Novel biosensors are continuously being developed to detect different analytes. This chapter provides examples of the detection of different analytes on novel biosensing surfaces and uses the fractal analysis technique to analyze the binding and dissociation (if applicable) kinetics of these examples. Single- and dual-fractal analysis is used to discuss the binding and dissociation of IgG species to a porous SiO 2 interferometric biosensor coated with protein A; binding (hybridization) using differential surface plasmon resonance; binding of glucose to a One Touch II blood glucose meter and a surface-enhanced Raman scattering (SERS) sensor; binding of H9 avian virus to cadmium quantum dots; and the binding of sodium ions of Na 0.44_x MnO 2 to a selective sodium ion sensor. Other novel biosensing techniques that have recently appeared in the research literature include a novel platform for the oriented buildup of immunoglobulins on a gold surface for a surface plasmon resonance imaging microarray; affinity-based chromatographic assays for thrombin; a new platform technology for DNA extraction and fast detection of gram positive bacteria; and a highly selective electrogenerated chemiluminescence (ECL) biosensor for the detection of target single-strand DNA (ss-DNA) using hairpin DNA as the recognition element. The fractal analysis provides a quantitative measure of the degree of heterogeneity on the sensing surface and links this degree of heterogeneity on the sensing surface to the binding and the dissociation (if applicable) rate coefficients. The versatility of the fractal analysis is demonstrated by its successful application to the kinetics of different analyte/receptor systems occurring on the different biosensing systems.

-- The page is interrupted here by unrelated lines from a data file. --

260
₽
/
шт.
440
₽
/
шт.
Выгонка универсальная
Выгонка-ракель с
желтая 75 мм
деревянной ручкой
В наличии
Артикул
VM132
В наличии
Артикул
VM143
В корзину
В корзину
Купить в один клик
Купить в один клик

Binding and Dissociation Kinetics During Hybridization on Biosensor Surfaces

Hybridization is an important area of investigation for biosensors. This chapter provides different examples where hybridization is involved in the binding and dissociation (if applicable) of different analytes on biosensor surfaces and a discussion of the use of fractal analysis to analyze the binding and dissociation (if applicable) kinetics of those examples. The examples analyzed include the following: locked nucleic acid–based biosensors for surface interaction studies and biosensor development, real-time monitoring of the activity and kinetics of T4 polynucleotide kinase (PNK) by a singly labeled DNA-hairpin smart probe coupled with l exonuclease cleavage, competitive kinetic model of nucleic acid surface hybridization in the presence of point mutants, enhancement of DNA immobilization and hybridization on gold electrode modified by nanogold electrodes, sequential injection analysis system for the sandwich hybridization-based detection of nucleic acids, a fluorescence-based array biosensor, electrochemical detection of 17-β estradiol using DNA aptamer immobilized gold electrode chip, surface plasmon resonance study of cooperative interactions of estrogen receptor α and transcriptional factor Sp1 with composite DNA elements, and ultrasensitive optical DNA biosensor based on surface immobilization of molecular beacon (MB) by a bridge structure. Advantages of the fractal analysis method is that the fractal dimension provides a quantitative measure of the degree of heterogeneity on the biosensor surface, and it helps link the degree of heterogeneity on the surface with the binding and the dissociation rate coefficients.

Binding of the Same Analyte to Different Biosensor Surfaces

An analyte may be detected by different biosensors. This chapter provides fractal analysis of examples from recent research literature wherein the same analyte has been detected by different biosensors. The goals of this analysis are to gain further physical insight into these systems and find why particular ranges of fractal dimensions (degree of heterogeneity) existed on the biosensor surface and in the binding rate coefficients. These physical insights could be of value for analyte-receptor systems, in general, but particularly so in those analyte-receptor systems that exhibit biomedical/medical applications such as glucose, thrombin, α-fetoprotein (AFP), and carcinogenic analytes or those analytes that may be used as cancer biomarkers.